Introduction
This RFC outlines a long-term vision and aggregated ideas for improving the build times. Generally this is more about mechanical and structural changes that can considerably improve build times in the long term.
The short-term (<1 year) objective is to run a full build graph within the same, long-lived LLVM daemon process, moving beyond the traditional model of spawning a new OS process for each build action. This is motivated by the significant process creation and I/O overhead on Windows, but the benefits extend to achieving a truly efficient, modern, and incremental compilation model across all platforms.
The first practical step toward this (sequential in-process execution) is discussed in [14]. Following steps after that RFC will be, multithreaded (concurrent) in-process execution and a build daemon.
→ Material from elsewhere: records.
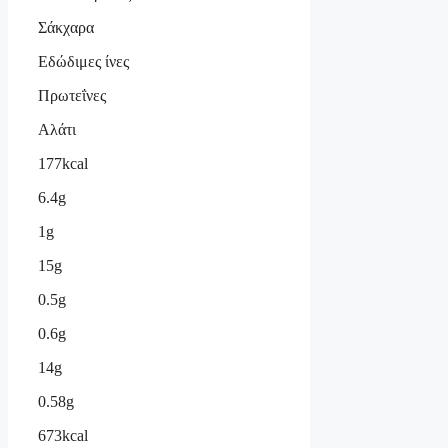
Σάκχαρα
Εδώδιμες ίνες
Πρωτεΐνες
Αλάτι
177kcal
6.4g
1g
15g
0.5g
0.6g
14g
0.58g
673kcal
Those ideas were presented at past LLVM conferences in [2] and [3].
In the long term (if there’s an agreement on the above), this vision tends towards a system where overall local build times are directly proportional to the incremental changes done by a local user (on the target / compiled codebase). Changes done elsewhere (by other users on the same codebase) should already be incorporated asynchronously into the local build cache.
Short-term steps
This consists in four practical steps:
-
In-Process Execution: Run build commands sequentially within a single, long-lived process to reduce process overhead.
-
Multithreaded Execution: Extend the previous to run build commands concurrently within the single process, requiring the removal of global state in LLVM for thread safety.
-
Cached I/O: Introduce a shared, thread-safe Virtual File System (VFS) to bypass disk I/O; pass intermediate object state in shared memory between tools (e.g., Clang and LLD).
-
Build Daemon: Create a long-lived LLVM compilation service to manage entire build graphs, perform on-demand compilation, and shorten the build loop for client applications.
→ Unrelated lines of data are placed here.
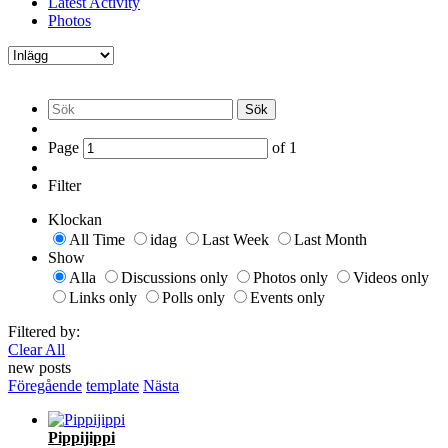
Latest Activity
Photos
Sök
Page
of
1
Filter
Klockan
All Time
idag
Last Week
Last Month
Show
Alla
Discussions only
Photos only
Videos only
Links only
Polls only
Events only
Filtered by:
Clear All
new posts
Föregående
template
Nästa
Pippijippi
Here we only succintly describe the high-level intention; later RFCs will go fully into details.
In-Process execution
This first step of this work focuses on enabling sequential in-process execution of LLVM tools. This work is described in detail in RFC: In-process execution of LLVM tools [14].
A visible outcome of this work is the ability to run a sequence of build commands from the Clang driver:
> clang-cl file1.cpp file2.cpp file3.cpp -fuse-ld=lld
Or with a compilation database:
> clang-cl /compilation-database compile_commands.json
This sequential in-process execution could be used for example for Bazel persistent workers [1] or for faster Lit execution [17].
Multithreaded in-process execution
This second step extends the previous step to allow concurrent execution of tools within a single process. Traditional build systems like Ninja or Unreal Build Tool (UBT) could now see faster execution by delegating complete execution of build commands to a LLVM tool. This work will also make possible the daemon in step four.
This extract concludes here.